San Fran eyes distress, but says no to new commitments

With its real estate allocation currently over target and returns in the year to June just 4.9 percent against a benchmark of 10.8 percent, the $15.7bn US pension says plans to commit $100m to the asset class over the next nine months will be put on hold.

The San Francisco City and County Employees’ Retirement System (SFERS) is postponing any plans to make new commitments to real estate amid the current market turmoil.

The $15.7 billion pension fund had planned to invest up to $100 million to the asset class over the next six to nine months, however, according to documents presented at the plan’s recent board meeting and seen by PERE, that will now not happen.

The fund, advised by The Townsend Group, said it would not be “prudent” to invest the remainder of its 2008/09 capital in either core, value-add or opportunistic strategies.

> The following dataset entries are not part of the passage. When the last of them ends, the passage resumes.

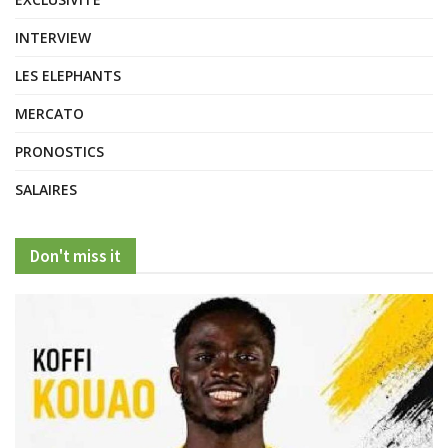
INTERVIEW
LES ELEPHANTS
MERCATO
PRONOSTICS
SALAIRES
Don't miss it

SFERS has already invested $102.5 million this year, including $52.5 million with CapMark Financial’s individually managed value-add and high return accounts and $40 million to Rothschild Realty Management’s value-add debt fund, Five Arrows Realty Securities V (FARS V).

Going forward, SFERS said new real estate funds would only be invested in when the strategy was “sustainable and fully underwritten with solid market research, and [there is] alignment of manager interest.”

San Francisco, debating its semi-annual real estate review, however said distressed debt strategies would be an area of interest to the pension, with investment officials and Townsend expected to “look for programmes to execute in that environment.”

“Opportunities for SFERS are more likely to come in distressed debt markets and emerging managers markets for the balance of 2008 and 2009. We may see increased distressed property sales later in 2009 or 2010,” the review to SFERS’ board stated.

As of the end of June this year, San Francisco had allocated 12.1 percent of its total investment fund to real estate, against a target allocation of 10 percent and a maximum of 13 percent. In the year to June, real estate reported net returns of 4.9 percent against the NPI benchmark (plus 150bp) of 10.8 percent.